Dinkins begins by outlining some of the unique challenges women may face over the course of their lives and then starts to detail how these can be overcome. A vital tool in the process is learning how to develop a realistic budget that is proactive rather than simply reactive. This requires an honest evaluation of how one normally spends a monthly income by tracking expenses and then making some tough decisions. For example, Dinkins shares how she discovered she was spending over $900 annually on green tea lattes at Starbucks. By investing that money at a rate of six percent she could bank over $81,000 over a 30-year period! At the heart of the book, though, is her practical system of four “money buckets” which can help make long-term financial stability a reality.

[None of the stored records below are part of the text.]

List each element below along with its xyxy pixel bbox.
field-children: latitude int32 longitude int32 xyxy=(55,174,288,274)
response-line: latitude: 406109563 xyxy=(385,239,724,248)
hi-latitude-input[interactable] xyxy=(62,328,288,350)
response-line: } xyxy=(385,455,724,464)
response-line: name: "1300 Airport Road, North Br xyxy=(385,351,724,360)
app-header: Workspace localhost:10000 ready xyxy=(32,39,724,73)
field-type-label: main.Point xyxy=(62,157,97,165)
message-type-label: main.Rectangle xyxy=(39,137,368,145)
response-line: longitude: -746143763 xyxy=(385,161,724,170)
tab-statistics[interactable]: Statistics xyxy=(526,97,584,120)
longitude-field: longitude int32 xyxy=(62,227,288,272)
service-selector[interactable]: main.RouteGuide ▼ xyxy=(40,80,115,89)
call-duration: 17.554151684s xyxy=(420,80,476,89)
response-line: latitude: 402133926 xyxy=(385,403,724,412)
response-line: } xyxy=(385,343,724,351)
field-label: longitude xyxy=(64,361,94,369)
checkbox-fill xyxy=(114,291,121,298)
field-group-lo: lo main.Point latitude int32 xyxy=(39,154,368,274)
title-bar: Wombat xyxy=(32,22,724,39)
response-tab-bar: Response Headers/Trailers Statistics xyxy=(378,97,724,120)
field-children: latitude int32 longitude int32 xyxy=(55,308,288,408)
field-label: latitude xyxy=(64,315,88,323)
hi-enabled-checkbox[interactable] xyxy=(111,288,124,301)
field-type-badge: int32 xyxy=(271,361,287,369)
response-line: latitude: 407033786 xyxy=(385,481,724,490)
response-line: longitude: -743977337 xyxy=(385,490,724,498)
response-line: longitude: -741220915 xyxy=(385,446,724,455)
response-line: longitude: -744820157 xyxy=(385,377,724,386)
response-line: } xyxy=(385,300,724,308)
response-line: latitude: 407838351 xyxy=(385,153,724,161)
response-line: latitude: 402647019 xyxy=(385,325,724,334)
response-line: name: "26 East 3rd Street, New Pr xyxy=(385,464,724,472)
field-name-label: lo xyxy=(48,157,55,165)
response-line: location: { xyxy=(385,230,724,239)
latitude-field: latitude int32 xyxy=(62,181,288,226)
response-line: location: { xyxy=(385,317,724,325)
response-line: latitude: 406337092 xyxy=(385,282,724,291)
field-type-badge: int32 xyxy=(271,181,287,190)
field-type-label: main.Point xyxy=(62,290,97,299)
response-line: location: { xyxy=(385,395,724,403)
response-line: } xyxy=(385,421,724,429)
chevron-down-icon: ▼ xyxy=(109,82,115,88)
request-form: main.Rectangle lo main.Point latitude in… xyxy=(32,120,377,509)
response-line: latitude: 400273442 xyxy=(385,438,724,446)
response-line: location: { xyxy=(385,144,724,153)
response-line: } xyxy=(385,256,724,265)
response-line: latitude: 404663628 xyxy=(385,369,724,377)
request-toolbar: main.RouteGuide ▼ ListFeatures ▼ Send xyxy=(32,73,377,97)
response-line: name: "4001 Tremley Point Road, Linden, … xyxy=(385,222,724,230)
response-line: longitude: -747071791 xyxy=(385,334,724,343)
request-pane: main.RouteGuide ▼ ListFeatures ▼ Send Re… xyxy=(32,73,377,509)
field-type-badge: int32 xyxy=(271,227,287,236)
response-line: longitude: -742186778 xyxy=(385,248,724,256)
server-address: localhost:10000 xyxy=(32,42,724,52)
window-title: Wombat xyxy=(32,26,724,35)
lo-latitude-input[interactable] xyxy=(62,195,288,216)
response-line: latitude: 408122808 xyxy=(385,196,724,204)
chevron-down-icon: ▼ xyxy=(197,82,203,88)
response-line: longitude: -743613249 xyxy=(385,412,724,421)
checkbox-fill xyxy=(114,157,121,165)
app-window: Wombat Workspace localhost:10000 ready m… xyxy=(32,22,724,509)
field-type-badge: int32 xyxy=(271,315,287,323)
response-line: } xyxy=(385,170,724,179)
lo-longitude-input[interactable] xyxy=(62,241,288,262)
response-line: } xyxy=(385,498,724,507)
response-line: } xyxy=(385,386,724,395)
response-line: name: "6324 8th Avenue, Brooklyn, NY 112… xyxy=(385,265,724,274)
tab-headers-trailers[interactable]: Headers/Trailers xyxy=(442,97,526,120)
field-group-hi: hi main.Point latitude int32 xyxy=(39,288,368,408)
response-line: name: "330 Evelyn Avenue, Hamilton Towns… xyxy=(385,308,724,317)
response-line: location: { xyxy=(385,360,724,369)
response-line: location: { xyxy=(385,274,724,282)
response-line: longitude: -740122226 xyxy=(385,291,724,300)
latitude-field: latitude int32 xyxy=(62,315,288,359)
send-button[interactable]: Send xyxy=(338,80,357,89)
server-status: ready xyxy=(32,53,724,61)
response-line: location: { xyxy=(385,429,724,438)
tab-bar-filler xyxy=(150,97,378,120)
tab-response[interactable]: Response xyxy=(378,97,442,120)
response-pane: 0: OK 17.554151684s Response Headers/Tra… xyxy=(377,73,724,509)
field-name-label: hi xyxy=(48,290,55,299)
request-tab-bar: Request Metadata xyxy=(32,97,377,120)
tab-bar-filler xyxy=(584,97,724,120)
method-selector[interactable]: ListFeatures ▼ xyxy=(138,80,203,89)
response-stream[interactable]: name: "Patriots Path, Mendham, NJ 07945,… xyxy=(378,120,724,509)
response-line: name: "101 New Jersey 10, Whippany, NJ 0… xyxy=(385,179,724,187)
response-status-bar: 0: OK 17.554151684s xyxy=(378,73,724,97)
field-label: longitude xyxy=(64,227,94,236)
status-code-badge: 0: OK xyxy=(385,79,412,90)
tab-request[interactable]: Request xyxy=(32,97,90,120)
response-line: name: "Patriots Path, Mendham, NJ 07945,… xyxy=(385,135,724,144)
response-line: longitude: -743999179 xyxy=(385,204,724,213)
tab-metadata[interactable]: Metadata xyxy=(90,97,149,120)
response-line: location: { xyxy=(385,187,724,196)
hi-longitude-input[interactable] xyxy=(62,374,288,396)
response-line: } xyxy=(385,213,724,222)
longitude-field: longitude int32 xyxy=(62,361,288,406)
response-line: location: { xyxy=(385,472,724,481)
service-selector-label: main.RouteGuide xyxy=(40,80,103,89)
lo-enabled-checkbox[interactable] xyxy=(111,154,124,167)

Throughout her well-written and engaging book, Dinkins uses her experience as a financial advisor to clear up monetary misconceptions and demonstrate how almost anyone with enough hard work and smart planning can retire financially secure. Invaluable and insightful, this is a guide not to be missed.

RECOMMENDED by the USR

“This is a powerful and necessary read. Terrell provides proof that with the proper combination of knowledge, guts, and desire, anyone can shift their finances from hopeless to hopeful. Here lies a fascinating and inspiring work.”

—Dennis Kimbro, Author of The Wealth Choice

One Bucket at a Time: A Woman’s Guide to Creating Wealth is the blueprint that twenty-first century women (and men) have been waiting for. No matter what generation you identify with, and no matter how different our financial concerns are, this book provides a solution in a worthwhile, short read.”

—Katerina Taylor, President & CEO, DeKalb Chamber of Commerce  

One Bucket at a Time

Terrell Dinkins

Reviewed by Diane Donovan, Senior Reviewer, Midwest Book Review

The concept of wealth building has been one typically directed toward men, but that arena is about to change as aging women realize that their lack of preparedness is about to translate to working into their seventies to meet their retirement goals.

One Bucket at a Time is thus a top recommendation for women who haven’t previously considered the opportunities involved in wealth building, and who seek a direct connection between present and future lifestyles and how to fund these goals.

Chapters focus on the author’s “bucket system” of handling and building this wealth, offering a step-by-step, progressive method of rethinking money management strategies that go beyond savings accounts and delve deeply into the various options of how to make existing and future money work well.

The key to all this lies in “creating sustainable wealth,” and the advice comes from a woman who has inherited neither wealth nor knowledge. She did enter the banking world at a young point in her career, though, and her observations of clients and their approaches contribute to an evolving sense of how wealth is accumulated and nurtured.

From common errors in logic involving the lack of a budget, to short-term thinking about goals, to paying off one’s home before retirement and not placing all one’s wealth-building income in the stock market, chapters review common pitfalls and opportunities alike and provide a road map that includes many precautions (such as taking advantage of an employer’s free programs while understanding that benefits can be left behind upon leaving that employer).

The basic premise here is that “women should be in control of their habits and behavior around money.” Women seeking the mechanics of such control will find One Bucket at a Time an accessible and informative read, filled with case history examples and clear discussions of how wealth is acquired and managed.